Allegations of unfair competition in bidding for the Orange Line’s western expansion
As much as it wants to speed up the construction of mass transit systems in the city to alleviate traffic congestion, the government needs to clear allegations of unfair competition in bidding for the Orange Line’s western expansion.
The accusation came to light last month when the House sub-committee on large-scale infrastructure projects accused the Mass Rapid Transit Authority (MRTA), the state body which oversees the bidding for city mass transit projects, of encouraging unfair competition.
The Anti-Corruption Organization of Thailand (ACT), the anti-graft watchdog, is urging the government to look into the allegations. They said the unfair bidding could cost the government about 68 billion baht in losses. This city train has been delayed partly because the MRTA cancelled the first round of bidding when it decided to change the bidding conditions.
According to ACT, if the first round of bidding was not cancelled, the Bangkok Mass Transit System Plc (BTSC) would have won the concession. With this bidder, the government would have been required to pay 9.67 billion baht to subsidise the project.
The MRTA however, awarded the concession to Bangkok Expressway and Metro Plc (BEM) in the second bidding round. With BEM, the government will have to pay subsidies of up to 78.28 billion baht, or 68.6 billion baht more.
MRTA launched the first bidding round in July 2021. BEM, BTSC and Sino-Thai Engineering and Construction plc submitted tenders for the western section. Whoever wins the Orange Line tender will reap significant benefits because the route will connect with the major rail network in the capital city.

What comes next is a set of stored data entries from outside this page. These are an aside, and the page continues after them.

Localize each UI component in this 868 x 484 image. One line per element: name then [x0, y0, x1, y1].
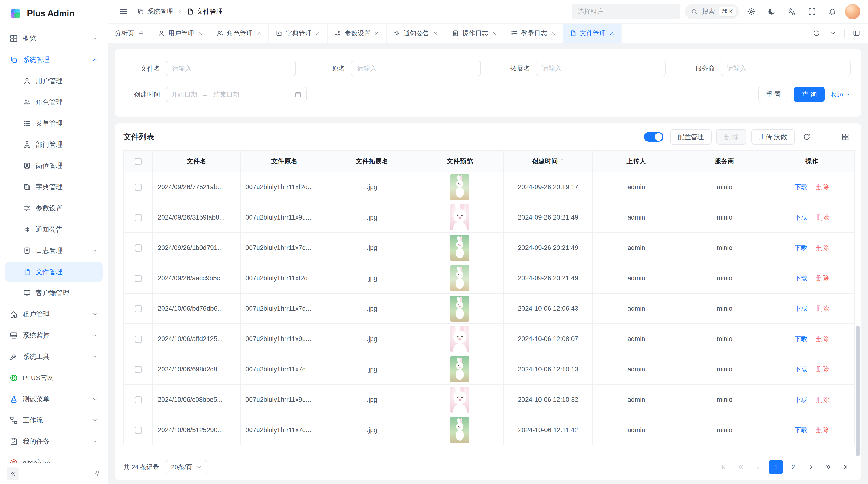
reset-button[interactable]: 重 置: [758, 87, 789, 102]
sidebar-item-gitee[interactable]: gitee记录: [5, 453, 103, 463]
sidebar-item-parameters[interactable]: 参数设置: [5, 199, 103, 218]
breadcrumb-item-system[interactable]: 系统管理: [137, 7, 173, 16]
delete-link[interactable]: 删除: [816, 396, 829, 403]
column-header-extension[interactable]: 文件拓展名: [328, 151, 416, 172]
delete-link[interactable]: 删除: [816, 335, 829, 343]
file-preview-thumbnail[interactable]: [450, 174, 469, 200]
pin-icon[interactable]: [138, 30, 144, 36]
fullscreen-button[interactable]: [804, 4, 820, 19]
column-header-origin-name[interactable]: 文件原名: [240, 151, 328, 172]
file-preview-thumbnail[interactable]: [450, 295, 469, 322]
file-preview-thumbnail[interactable]: [450, 417, 469, 443]
delete-link[interactable]: 删除: [816, 214, 829, 221]
sidebar-item-my-tasks[interactable]: 我的任务: [5, 432, 103, 451]
download-link[interactable]: 下载: [795, 214, 807, 221]
prev-pages-button[interactable]: [734, 460, 748, 474]
close-icon[interactable]: [374, 31, 379, 36]
delete-link[interactable]: 删除: [816, 305, 829, 312]
sidebar-item-overview[interactable]: 概览: [5, 29, 103, 48]
breadcrumb-item-files[interactable]: 文件管理: [187, 7, 223, 16]
row-checkbox[interactable]: [134, 184, 142, 191]
tab-login-log[interactable]: 登录日志: [504, 24, 563, 43]
column-settings-button[interactable]: [838, 130, 852, 144]
download-link[interactable]: 下载: [795, 244, 807, 251]
sidebar-item-workflow[interactable]: 工作流: [5, 411, 103, 430]
app-logo[interactable]: Plus Admin: [0, 0, 107, 27]
download-link[interactable]: 下载: [795, 275, 807, 282]
next-page-button[interactable]: [803, 460, 818, 474]
select-all-checkbox[interactable]: [134, 158, 142, 165]
tab-parameters[interactable]: 参数设置: [328, 24, 386, 43]
column-header-preview[interactable]: 文件预览: [416, 151, 504, 172]
close-icon[interactable]: [609, 31, 615, 36]
delete-link[interactable]: 删除: [816, 184, 829, 191]
page-2-button[interactable]: 2: [786, 460, 801, 474]
close-icon[interactable]: [551, 31, 556, 36]
close-icon[interactable]: [315, 31, 320, 36]
delete-link[interactable]: 删除: [816, 275, 829, 282]
download-link[interactable]: 下载: [795, 335, 807, 343]
file-preview-thumbnail[interactable]: [450, 235, 469, 261]
sidebar-item-roles[interactable]: 角色管理: [5, 93, 103, 112]
layout-toggle-button[interactable]: [849, 26, 864, 41]
sort-icons[interactable]: [560, 158, 564, 165]
row-checkbox[interactable]: [134, 427, 142, 434]
close-icon[interactable]: [256, 31, 261, 36]
sidebar-item-notices[interactable]: 通知公告: [5, 220, 103, 239]
page-1-button[interactable]: 1: [769, 460, 783, 474]
row-checkbox[interactable]: [134, 275, 142, 282]
tab-analysis[interactable]: 分析页: [108, 24, 151, 43]
sidebar-item-files[interactable]: 文件管理: [5, 262, 103, 282]
file-preview-thumbnail[interactable]: [450, 387, 469, 413]
row-checkbox[interactable]: [134, 245, 142, 252]
language-button[interactable]: [784, 4, 800, 19]
tab-dictionary[interactable]: 字典管理: [269, 24, 328, 43]
column-header-actions[interactable]: 操作: [769, 151, 855, 172]
sidebar-item-users[interactable]: 用户管理: [5, 71, 103, 91]
refresh-table-button[interactable]: [800, 130, 814, 144]
file-preview-thumbnail[interactable]: [450, 326, 469, 352]
tab-operation-log[interactable]: 操作日志: [445, 24, 504, 43]
file-preview-thumbnail[interactable]: [450, 265, 469, 291]
collapse-filters-link[interactable]: 收起: [830, 90, 850, 99]
prev-page-button[interactable]: [751, 460, 766, 474]
download-link[interactable]: 下载: [795, 426, 807, 433]
row-checkbox[interactable]: [134, 396, 142, 404]
sidebar-item-logs[interactable]: 日志管理: [5, 241, 103, 260]
sidebar-item-departments[interactable]: 部门管理: [5, 135, 103, 154]
delete-link[interactable]: 删除: [816, 426, 829, 433]
download-link[interactable]: 下载: [795, 305, 807, 312]
tab-files[interactable]: 文件管理: [563, 24, 622, 43]
file-preview-thumbnail[interactable]: [450, 204, 469, 230]
sidebar-item-dictionary[interactable]: 字典管理: [5, 178, 103, 197]
upload-button[interactable]: 上传 没做: [751, 129, 795, 144]
sidebar-item-system[interactable]: 系统管理: [5, 50, 103, 69]
row-checkbox[interactable]: [134, 305, 142, 312]
table-scrollbar[interactable]: [856, 326, 860, 456]
refresh-tabs-button[interactable]: [809, 26, 824, 41]
sidebar-collapse-button[interactable]: [7, 467, 19, 480]
notifications-button[interactable]: [825, 4, 840, 19]
global-search[interactable]: 搜索 ⌘ K: [685, 4, 739, 19]
download-link[interactable]: 下载: [795, 366, 807, 373]
file-name-input[interactable]: [166, 61, 296, 76]
row-checkbox[interactable]: [134, 366, 142, 373]
batch-delete-button[interactable]: 删 除: [716, 129, 747, 144]
delete-link[interactable]: 删除: [816, 366, 829, 373]
download-link[interactable]: 下载: [795, 184, 807, 191]
first-page-button[interactable]: [717, 460, 731, 474]
close-icon[interactable]: [197, 31, 203, 36]
next-pages-button[interactable]: [821, 460, 835, 474]
sidebar-toggle-button[interactable]: [116, 4, 131, 19]
column-header-created[interactable]: 创建时间: [504, 151, 592, 172]
tab-notices[interactable]: 通知公告: [386, 24, 445, 43]
sidebar-item-monitor[interactable]: 系统监控: [5, 326, 103, 345]
extension-input[interactable]: [536, 61, 666, 76]
column-header-provider[interactable]: 服务商: [680, 151, 769, 172]
delete-link[interactable]: 删除: [816, 244, 829, 251]
close-icon[interactable]: [433, 31, 438, 36]
query-button[interactable]: 查 询: [794, 87, 825, 102]
download-link[interactable]: 下载: [795, 396, 807, 403]
theme-toggle-button[interactable]: [764, 4, 779, 19]
sidebar-item-test-menu[interactable]: 测试菜单: [5, 389, 103, 409]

The 120-billion-baht western section will run from Bang Khun Non in the Thon Buri area to the Thailand Cultural Centre station and link the eastern section, still under construction, to Min Buri.
Problems arose when the MRTA changed the bidding criteria by adding a technical score worth 30% to the requirements despite it having already sold the bid envelopes. The new criteria means the winner might no longer be the one who offers the lowest price.
The BTSC, which was thought to be the presumptive winner for offering the lowest quotation, petitioned the Central Administrative Court, saying the MRTA’s new bidding terms were unfair. The BTSC also asked the court to issue an injunction to suspend the bidding. The court rejected its petition.
The MRTA then cancelled the first bidding round and promptly held a new auction. In the second round, two investors submitted tenders. The first was BEM, and the second was the ITD Group, a joint venture between Italian-Thai Development Plc (ITD) and South Korea’s Incheon Transit Corporation.
BEM finally won the bidding with its offered price which requires a state subsidy of up to 78.28 billion baht while the ITD Group required a subsidy of as much as 102.63 billion baht.
The disparity in the subsidy money which the government has to pay as much as 68.6 billion baht raises questions about the MRTA’s decision-making process and transparency. Needless to say, MRTA owes the public an explanation.
People are fed up witnessing the government repeatedly using taxpayers’ money to cover hefty sums for such questionable bidding projects. The probe must include civic groups, such as consumer groups and academics, and a graft-busting group also must be allowed to participate in the scrutiny.